I have always been afraid of the dark. Since childhood it has hovered over me as a dark entity, solid and real like some sort of demon just on the edge of my vision. It left me not with the exhilarating thrill that rushes up through the stomach and into the heart, the kind that makes one vibrate with life, but rather the sort of sick wrongness that reeks of the stench of death. I tried night lights as a child but they only seemed to manipulate the dark. It bunched in corners and gathered behind doors, looming, waiting for its dark friend sleep to draw me under and claim me as a victim. The presence of a brother, a father, a mother, a friend was the only thing that robbed this monster of its solidness, banished it to its true form. I cowered alone but found strength with others.
This has followed me into adulthood, like a second shadow clinging to my being. It has brought friends along with it; exhaustion, desperation, depression, guilt. If I truly trusted the Lord I would not fear. How can I say I love Him when I let the darkness rob me of my peace. I am a failure, a fraud, a hypocrite. This darkness has become my accuser and I have listened to it, allowing its words to drown out all other voices. Like a corpse crushed at the bottom of the sea, when this darkness comes I feel utterly helpless.

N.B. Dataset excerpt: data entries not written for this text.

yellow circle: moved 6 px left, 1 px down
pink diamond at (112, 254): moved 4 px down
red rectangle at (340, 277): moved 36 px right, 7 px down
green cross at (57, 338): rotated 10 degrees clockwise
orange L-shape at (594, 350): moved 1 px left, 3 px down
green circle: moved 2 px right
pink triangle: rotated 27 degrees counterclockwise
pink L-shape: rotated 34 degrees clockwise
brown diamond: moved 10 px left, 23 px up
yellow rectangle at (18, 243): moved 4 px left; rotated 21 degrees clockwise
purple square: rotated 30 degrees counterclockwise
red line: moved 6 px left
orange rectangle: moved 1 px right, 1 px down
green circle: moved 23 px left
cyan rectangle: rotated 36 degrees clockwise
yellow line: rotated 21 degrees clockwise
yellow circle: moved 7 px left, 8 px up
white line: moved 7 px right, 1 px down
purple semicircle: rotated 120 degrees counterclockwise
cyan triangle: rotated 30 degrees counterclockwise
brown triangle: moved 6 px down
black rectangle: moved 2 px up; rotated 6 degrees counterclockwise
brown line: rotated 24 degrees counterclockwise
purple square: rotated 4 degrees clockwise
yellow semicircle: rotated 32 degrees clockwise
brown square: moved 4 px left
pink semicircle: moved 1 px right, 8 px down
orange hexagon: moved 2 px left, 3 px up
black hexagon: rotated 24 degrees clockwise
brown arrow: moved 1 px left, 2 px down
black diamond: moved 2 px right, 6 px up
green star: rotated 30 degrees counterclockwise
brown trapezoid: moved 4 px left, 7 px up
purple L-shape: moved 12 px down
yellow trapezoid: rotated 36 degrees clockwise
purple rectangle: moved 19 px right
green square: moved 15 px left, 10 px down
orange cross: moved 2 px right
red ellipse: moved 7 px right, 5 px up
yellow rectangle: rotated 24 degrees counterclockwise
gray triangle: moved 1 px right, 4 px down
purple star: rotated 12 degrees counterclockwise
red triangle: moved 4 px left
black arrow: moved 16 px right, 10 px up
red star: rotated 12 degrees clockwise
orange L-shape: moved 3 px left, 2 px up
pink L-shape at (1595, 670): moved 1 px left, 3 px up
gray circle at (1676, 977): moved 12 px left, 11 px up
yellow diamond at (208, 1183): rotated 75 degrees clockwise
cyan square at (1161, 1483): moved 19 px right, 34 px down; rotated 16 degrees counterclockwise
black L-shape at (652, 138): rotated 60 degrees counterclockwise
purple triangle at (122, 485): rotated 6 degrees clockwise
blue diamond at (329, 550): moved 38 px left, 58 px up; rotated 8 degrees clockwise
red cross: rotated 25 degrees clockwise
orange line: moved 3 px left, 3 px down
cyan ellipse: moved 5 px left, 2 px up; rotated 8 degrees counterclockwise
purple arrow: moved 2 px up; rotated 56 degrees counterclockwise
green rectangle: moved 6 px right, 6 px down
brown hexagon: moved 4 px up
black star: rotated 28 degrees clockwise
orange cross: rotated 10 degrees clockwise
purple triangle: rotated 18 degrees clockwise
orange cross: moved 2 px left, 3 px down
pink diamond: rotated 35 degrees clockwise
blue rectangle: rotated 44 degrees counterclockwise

But I am not a corpse, and, as John 1:5 says, "the darkness has not overcome" the Light. My journey is slow. It ebbs and flows. One night I sleep in peace, the next I stare at the ceiling, pumped full of sickening adrenaline, but there is forward progression. I am seeing the Light of the world pushing back the dark that has always hunted me, and not just brushing it into corners or behind doors but revealing His Lordship over it. The dark is not an entity on its own, it has no power that was not given it, and it will not overcome.
As I was driving home tonight from babysitting, I took a moment to wind through my neighborhood and look at the Christmas lights. Because we are not allowed streetlights in Fullbrook, the stars are starkly visible on a clear night, but during the advent season thousands of twinkling strands spread their light together. They glow with a warmth that is felt even in the Texas heat, with the reminder that the Light of life came into our darkness to slay it and cast it down.
John 1: 1-18 1 In the beginning was the Word, and the Word was with God, and the Word was God. 2 He was in the beginning with God. 3 All things were made through him, and without him was not any thing made that was made. 4 In him was life, and the life was the light of men. 5 The light shines in the darkness, and the darkness has not overcome it.